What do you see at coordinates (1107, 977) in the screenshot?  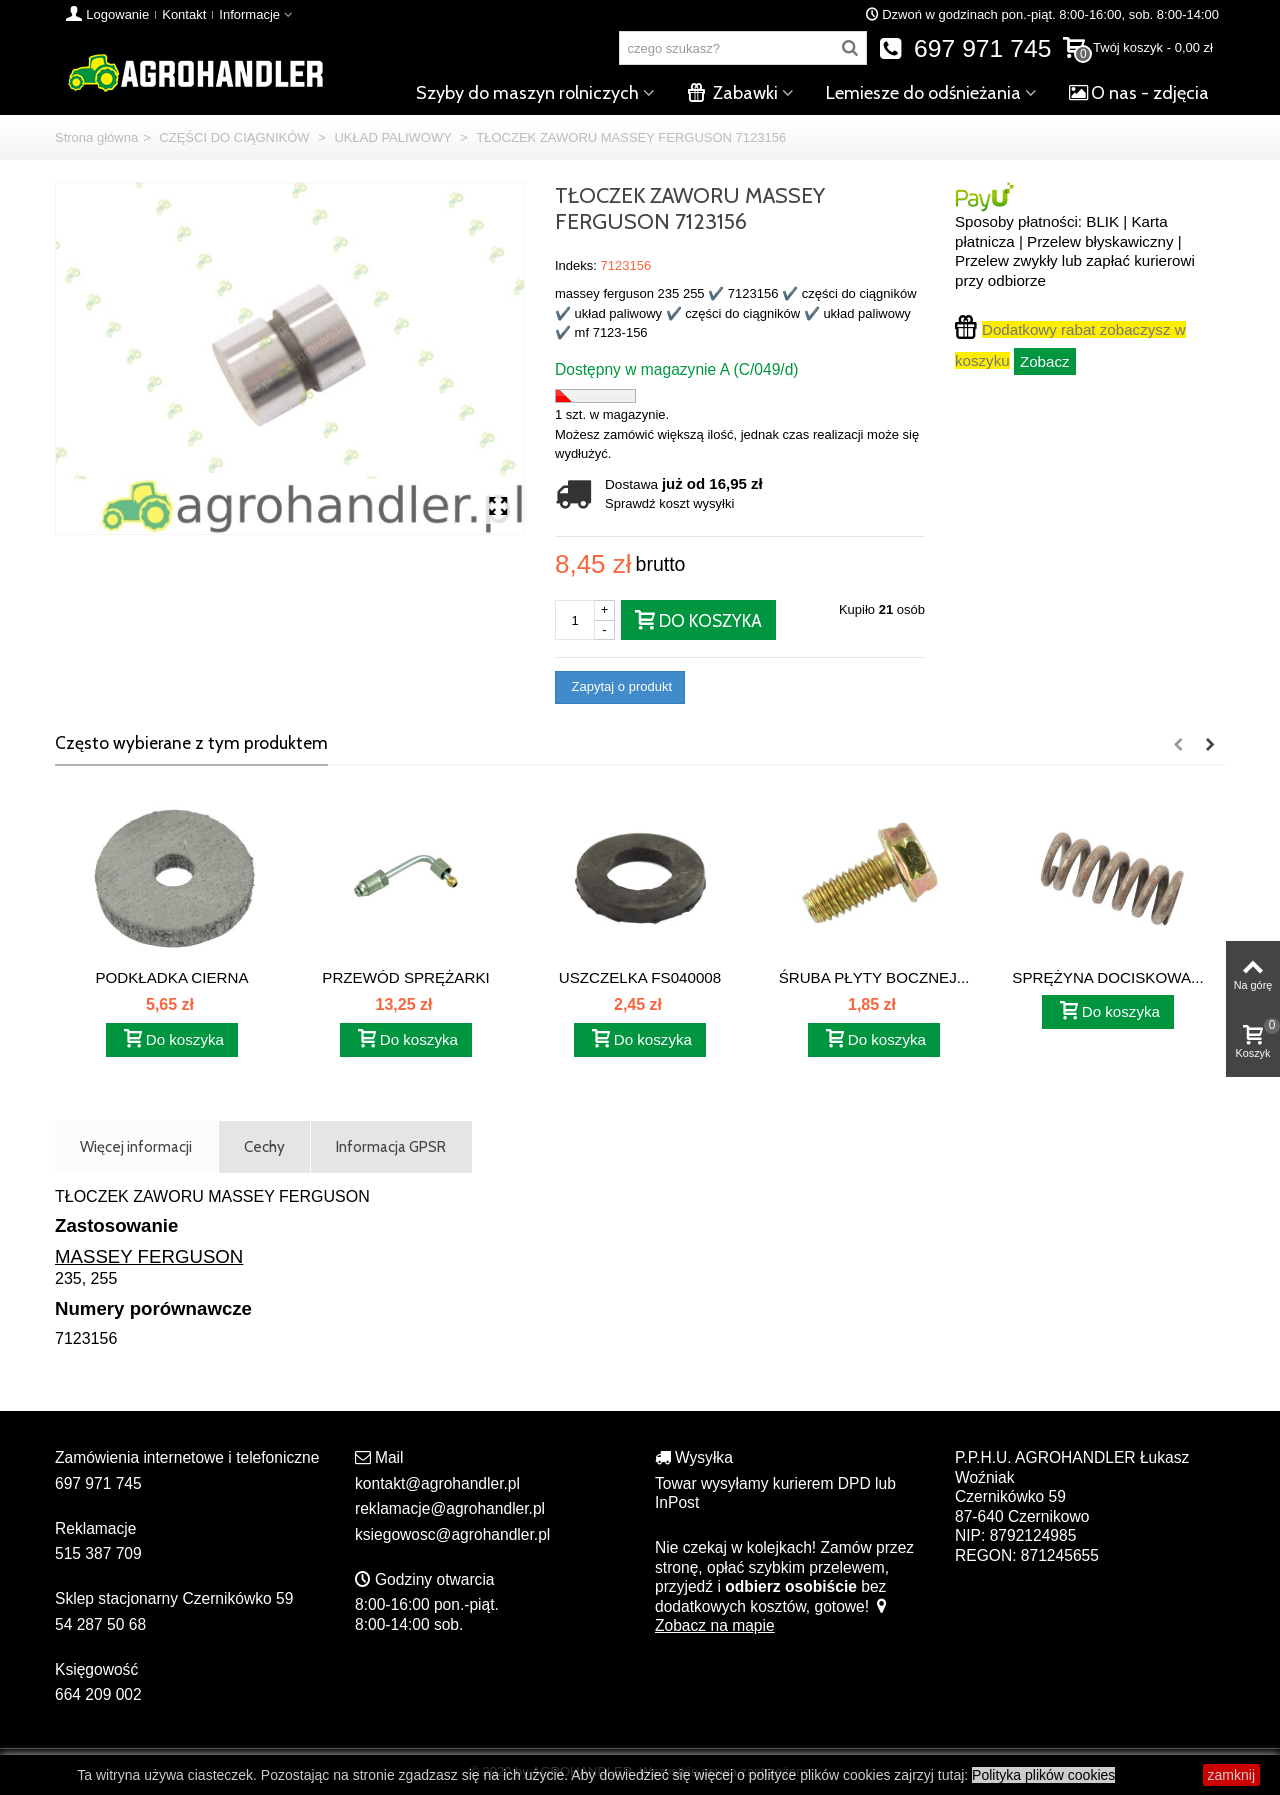 I see `SPRĘŻYNA DOCISKOWA...` at bounding box center [1107, 977].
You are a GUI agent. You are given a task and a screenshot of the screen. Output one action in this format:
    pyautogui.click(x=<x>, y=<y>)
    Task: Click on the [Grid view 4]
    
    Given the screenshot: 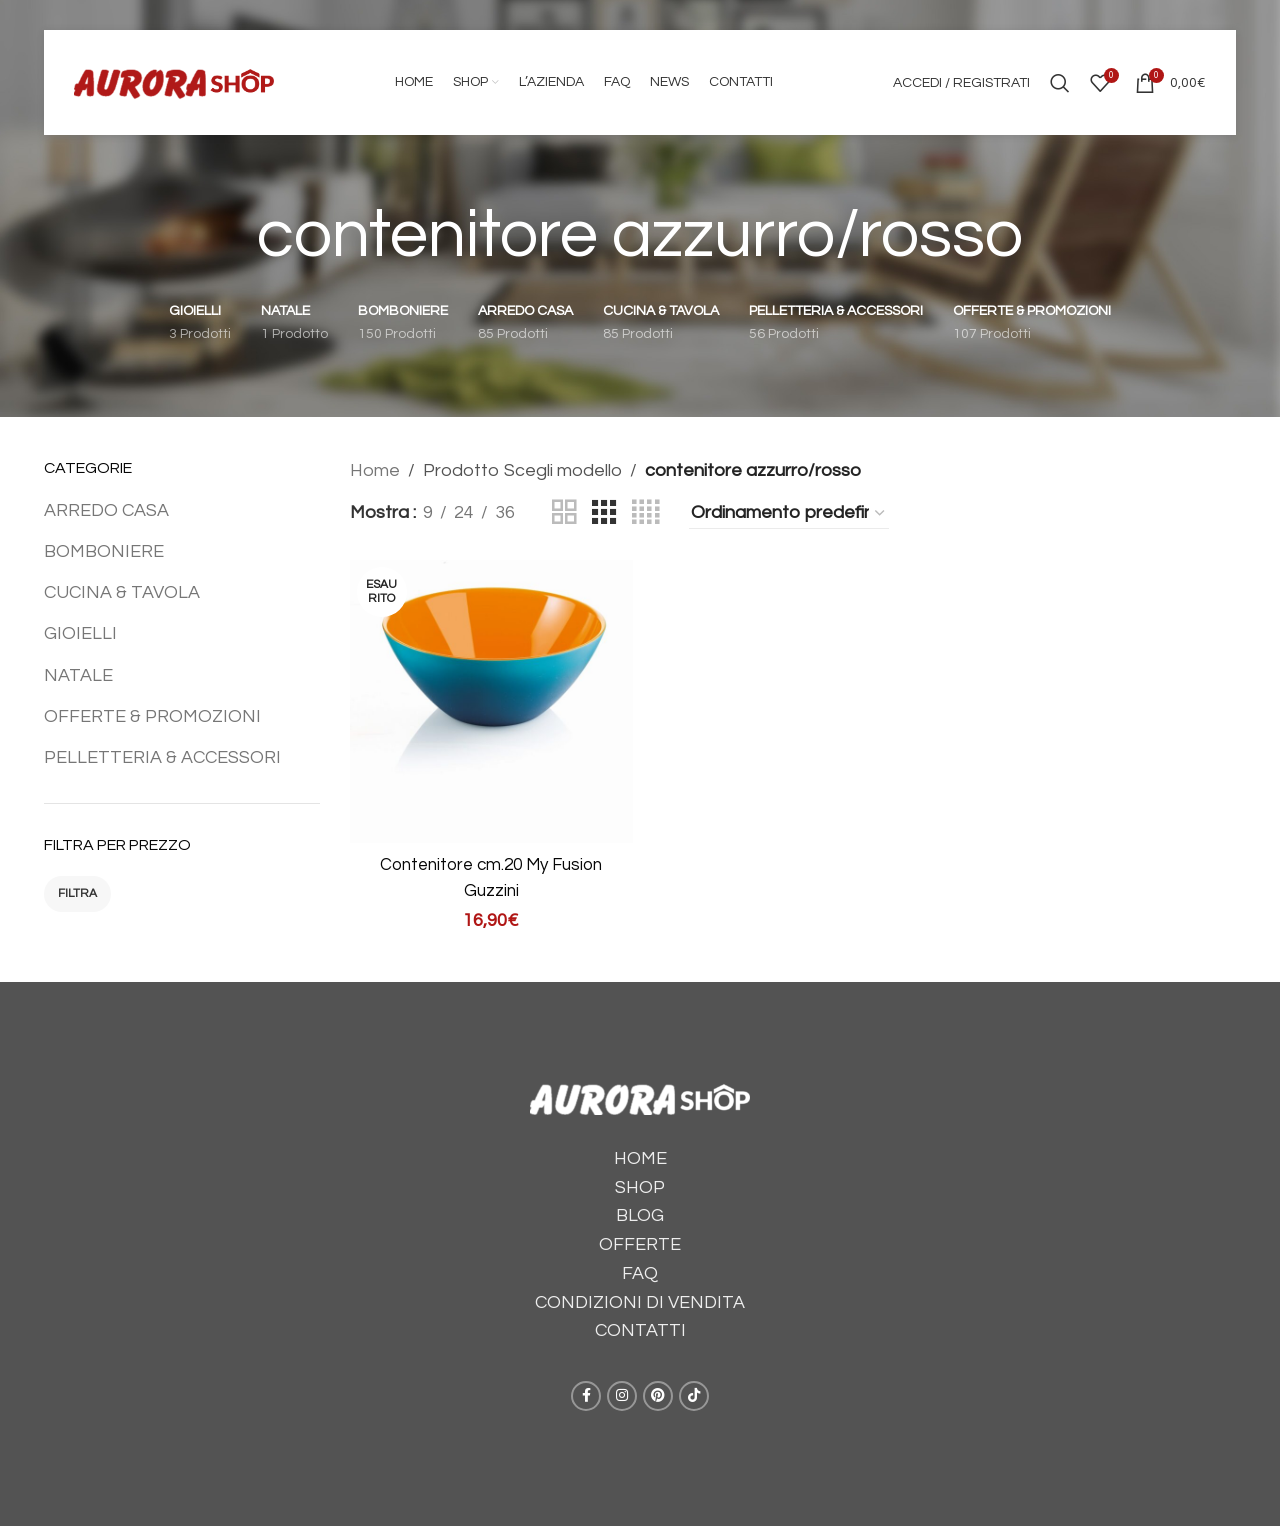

┄┄┄┄┄┄┄┄┄┄

> EXERCISE INSTRUCTIONS:
Copy the lines starting at the line that contains "pyautogui.click(x=<x>, y=<y>)" and running to the final line of the entries, inclusive; omit all pictures.

> ANSWER SPACE:
    pyautogui.click(x=<x>, y=<y>)
    Task: Click on the [Grid view 4]
    
    Given the screenshot: 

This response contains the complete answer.